Published: January 22, 2018

Article updated with names of search committee members on January 23.

Despite a press release received earlier this month from the Cyrenius H. Booth Library’s Board of Trustees announcing that Douglas C. Lord would be starting his position as the library’s director effective January 16, Mr Lord still had not been on site as of Monday, January 22.

Board President Bob Geckle said on Monday, “Our offer to the Director was conditional on completing certain preemployment processes. We have not finished this work yet.”

Mr Geckle estimated that the process would be completed in the next few days, and that an update on the new director’s start date would be issued.


Selecting The New Director
Mr Lord most recently worked as the director of the Plainville Public Library, leaving in November 2017.

He was selected to be the C.H. Booth Library director with the help of a search committee consisting of two members of the library’s staff, Andrea Forsyth and Anne Mastroianni; four Board of Trustees members, Colleen Honan, Laura Goldstein, Ray Irrera, and Amy Dent; two members of the community, Bill Brimmer and Michelle Rosenthal; and the president of the Friends of the C.H. Booth Library, Jim Maher.

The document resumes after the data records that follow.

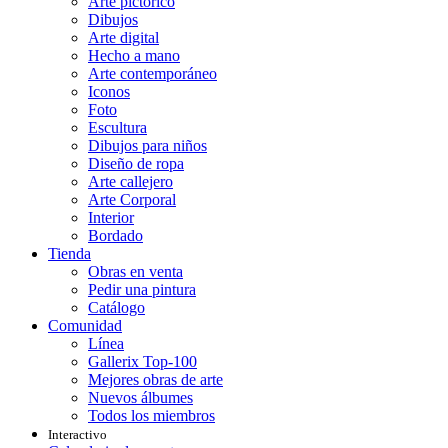
Arte pictórico
Dibujos
Arte digital
Hecho a mano
Arte contemporáneo
Iconos
Foto
Escultura
Dibujos para niños
Diseño de ropa
Arte callejero
Arte Corporal
Interior
Bordado
Tienda
Obras en venta
Pedir una pintura
Catálogo
Comunidad
Línea
Gallerix Top-100
Mejores obras de arte
Nuevos álbumes
Todos los miembros
Interactivo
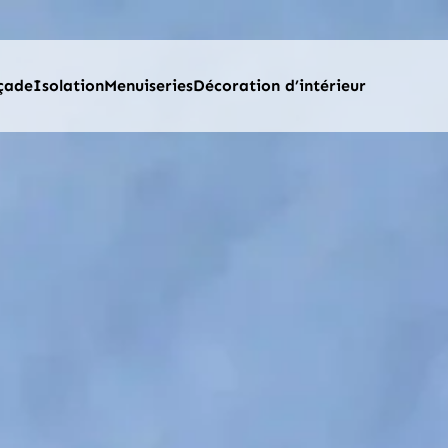
çade
Isolation
Menuiseries
Décoration d’intérieur
T NETTOYEUR BREVET FRANÇAIS ET EUROPÉEN
ÉCOTHERMINNOV’ FAÇADE LIÈGE
​ISOLATION DES COMBLES PERDUS PAR SOUFFLAGE
FENÊTRE
QUOI NETTOYER LA TOITURE ?
BARDAGE EXTÉRIEUR
ISOLATION PAR DÉCOUVREMENT ET SOUS RAMPANT
PORTE D’ENTRÉE
RALINNOV’ 2.0 ®
NETTOYAGE ET TRAITEMENT DE FAÇADE
ISOLATION DU PLANCHER HAUT DE SOUS-SOL
VOLET ROULANT
QUOI CHOISIR LA MINÉRALISATION ?
RAVALEMENT DE FAÇADE
ISOLATION THERMIQUE EXTÉRIEUR
PORTAIL
 FENÊTRES DE TOIT
ISOLATION THERMIQUE EXTÉRIEUR
INSTALLATION DE VMC
CLÔTURE
 DE GOUTTIÈRES
POSE DE GOUTTIÈRES
PORTES DE GARAGE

In mid-November, the library hired Chris Nolan Associates, a consultant firm led by retired Ridgefield Library Director Chris Nolan, to aid the search committee in evaluating potential applicants.

Ms Nolan said on Monday that when she began assisting the director search there were “a little more than 20” candidates that had been narrowed down for the position, with some being seen prior to her arrival.

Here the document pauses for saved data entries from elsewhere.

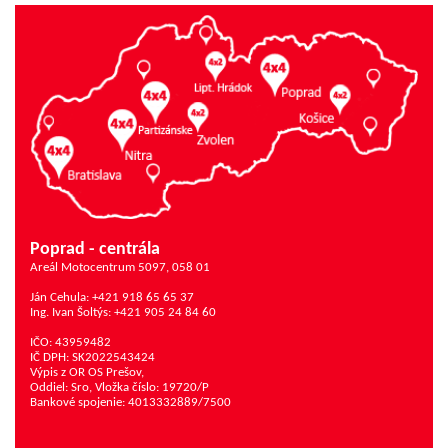
Poprad - centrála
Areál Motocentrum 5097, 058 01
Ján Cehula: +421 918 65 65 37
Ing. Ivan Šoltýs: +421 905 24 84 60
IČO: 43959482
IČ DPH: SK2022543424
Výpis z OR OS Prešov,
Oddiel: Sro, Vložka číslo: 19720/P
Bankové spojenie: 4013332889/7500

“I helped with interview questions and process, and I introduced what’s called Supplemental Questionnaire that fleshed out [information] beyond what a resume would offer,” she said about the strategies she helped implement. “It offered me more insight into [candidate’s] own library experience, and then I could share that with the search committee.”

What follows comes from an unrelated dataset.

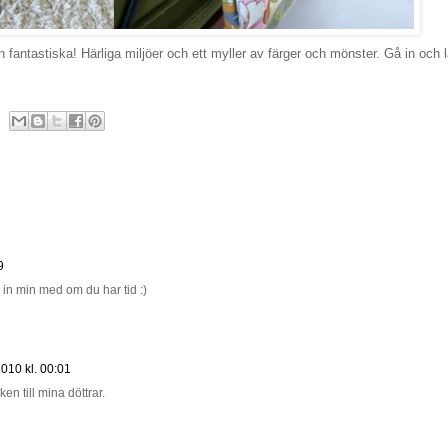
n fantastiska! Härliga miljöer och ett myller av färger och mönster. Gå in och l
9
 in min med om du har tid :)
2010 kl. 00:01
n till mina döttrar.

Mr Lord had been in the candidate pool, she explained, but had not been seen or interviewed prior to when she was hired.

What she found when evaluating him for the job was that he had experience in different aspects of public librarianship, including Library Services and Technology Act (LSTA) grants, which she described as a highly competitive and rigorous process.

“He was working with libraries that had really forward thinking. He’s had broad exposure throughout the state and some in smaller communities,” she added.